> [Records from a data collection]
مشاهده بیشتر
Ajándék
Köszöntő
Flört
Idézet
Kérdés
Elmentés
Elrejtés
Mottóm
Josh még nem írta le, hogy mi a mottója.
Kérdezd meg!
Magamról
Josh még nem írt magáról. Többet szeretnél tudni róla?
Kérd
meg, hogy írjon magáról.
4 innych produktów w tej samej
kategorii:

--

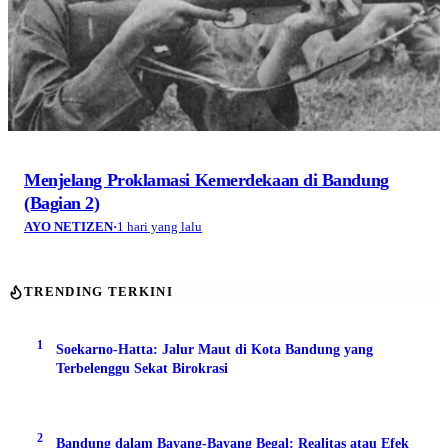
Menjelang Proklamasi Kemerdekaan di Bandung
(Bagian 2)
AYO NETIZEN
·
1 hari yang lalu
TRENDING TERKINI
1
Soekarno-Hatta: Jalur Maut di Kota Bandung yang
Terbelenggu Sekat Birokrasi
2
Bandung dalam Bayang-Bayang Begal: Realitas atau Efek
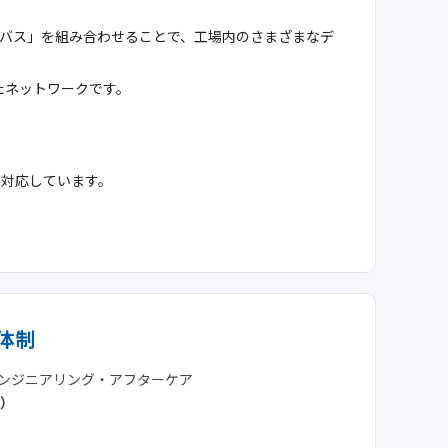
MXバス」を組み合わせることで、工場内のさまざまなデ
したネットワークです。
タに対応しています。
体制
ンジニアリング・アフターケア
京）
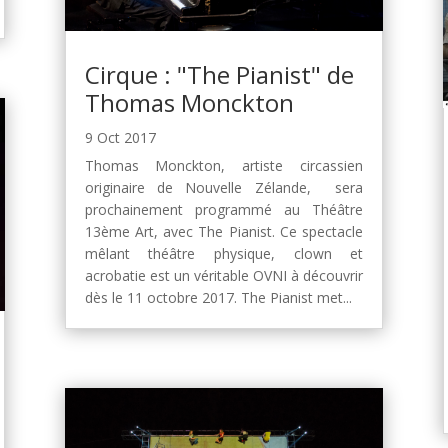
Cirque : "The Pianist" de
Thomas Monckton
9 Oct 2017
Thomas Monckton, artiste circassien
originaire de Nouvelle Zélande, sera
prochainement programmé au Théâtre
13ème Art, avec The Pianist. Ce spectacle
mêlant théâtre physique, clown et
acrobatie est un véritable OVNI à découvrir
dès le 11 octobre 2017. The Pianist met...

==

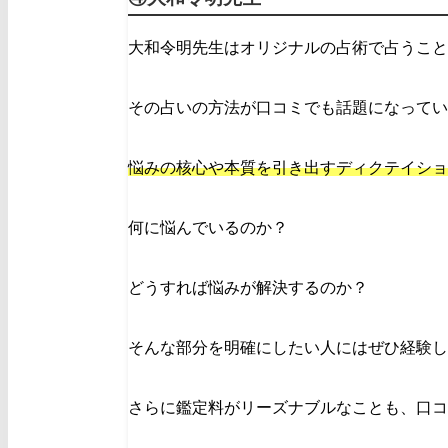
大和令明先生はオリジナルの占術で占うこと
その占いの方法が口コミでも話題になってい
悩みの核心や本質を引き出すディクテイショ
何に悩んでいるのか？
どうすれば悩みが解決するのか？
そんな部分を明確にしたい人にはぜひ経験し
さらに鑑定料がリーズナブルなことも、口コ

> [Task statement]
Reproduce only the lines above spanning from the line containing "prochainement programmé au Théâtre" through the line containing "dès le 11 octobre 2017. The Pianist met...", word for word.

> [Solution to this problem]
prochainement programmé au Théâtre
13ème Art, avec The Pianist. Ce spectacle
mêlant théâtre physique, clown et
acrobatie est un véritable OVNI à découvrir
dès le 11 octobre 2017. The Pianist met...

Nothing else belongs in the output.